*** Opening Information provided ***
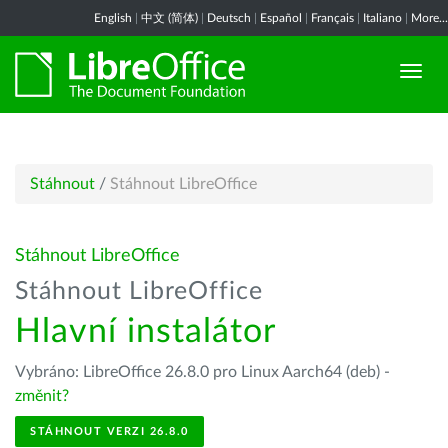
English
|
中文 (简体)
|
Deutsch
|
Español
|
Français
|
Italiano
|
More...
Stáhnout
/
Stáhnout LibreOffice
Stáhnout LibreOffice
Stáhnout LibreOffice
Hlavní instalátor
Vybráno: LibreOffice 26.8.0 pro Linux Aarch64 (deb) -
změnit?
STÁHNOUT VERZI 26.8.0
*** Closing Information provided ***
[What you have to do] Without including any pictures, output each entry above exactly as it appears.

[Solution for this task]
English
|
中文 (简体)
|
Deutsch
|
Español
|
Français
|
Italiano
|
More...
Stáhnout
/
Stáhnout LibreOffice
Stáhnout LibreOffice
Stáhnout LibreOffice
Hlavní instalátor
Vybráno: LibreOffice 26.8.0 pro Linux Aarch64 (deb) -
změnit?
STÁHNOUT VERZI 26.8.0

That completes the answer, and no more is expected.